One step, then another. She eased closer to a man huddled in a blue blanket, shivering where he sat on the lawn in front of a brick house. Lights glowed inside and a curtain fluttered.
“Please, I’m so thirsty,” he begged. His thin body shook violently and beads of sweat lined the crown of his forehead. “Water . . .” He broke into a rasping cough that caved his body into itself.

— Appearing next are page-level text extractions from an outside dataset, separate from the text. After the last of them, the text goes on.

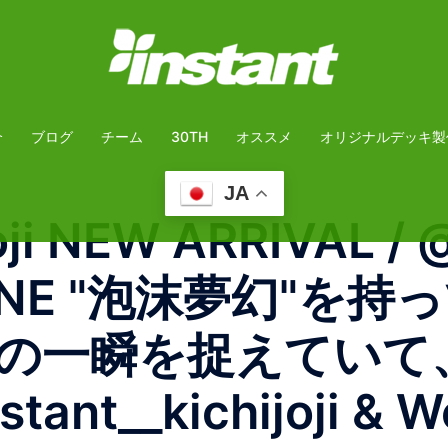
介
ブログ
チーム
30TH
オススメ
オリジナルデッキ製
JA
joji NEW ARRIVAL 
NE "泡沫夢幻"を
な街の一瞬を捉えてい
t__kichijoji & We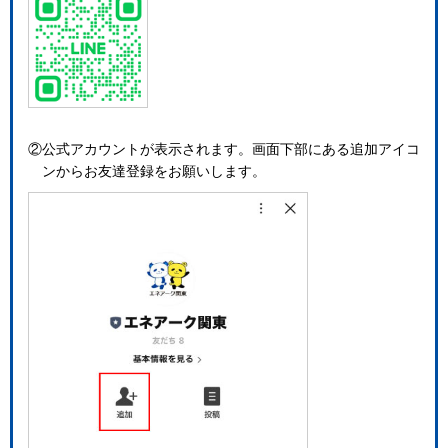
②公式アカウントが表示されます。
画面下部にある追加アイコ
ンからお友達登録をお願いします。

Lareina reached her hand back and pulled a half empty bottle of water from the front pocket of her bag. She wanted to back away, to escape the most dangerous person she’d met all day, to return to the previous day when the fever was just a story in a newspaper, too distant to affect her. Instead she twisted the cap off the bottle and leaned down, placing it in the man’s hand.
“Is your family inside?” she asked.
He didn’t sit up, but tipped the bottle sideways and sipped slowly at the water. “I don’t want them near me.” He reached out and gripped her wrist so tight it hurt. His eyes burned into hers. “Keep them away from me.”
She yanked her wrist back with such force that she tumbled backward. He collapsed against the blanket and watched her with frightened eyes. He knew he would die, alone on his front lawn, but he didn’t believe he had another choice.
“I’m s-sorry.” She stood and backed away, glancing from the man to the imprints of fingers on her wrist until her shoes left the spongy grass and landed on solid concrete. A low clap of thunder rumbled in the distance—the storm was close.
Lareina sprinted down the sidewalk despite thick, humid air and her heavy bag slamming against her back with every other step. She hurdled tree branches without stopping and skirted corners without slowing. When the olive-green house came into view, she stopped so abruptly that she almost fell forward. On wobbling legs she approached the porch, gasping for air and forcing her feet to shuffle forward.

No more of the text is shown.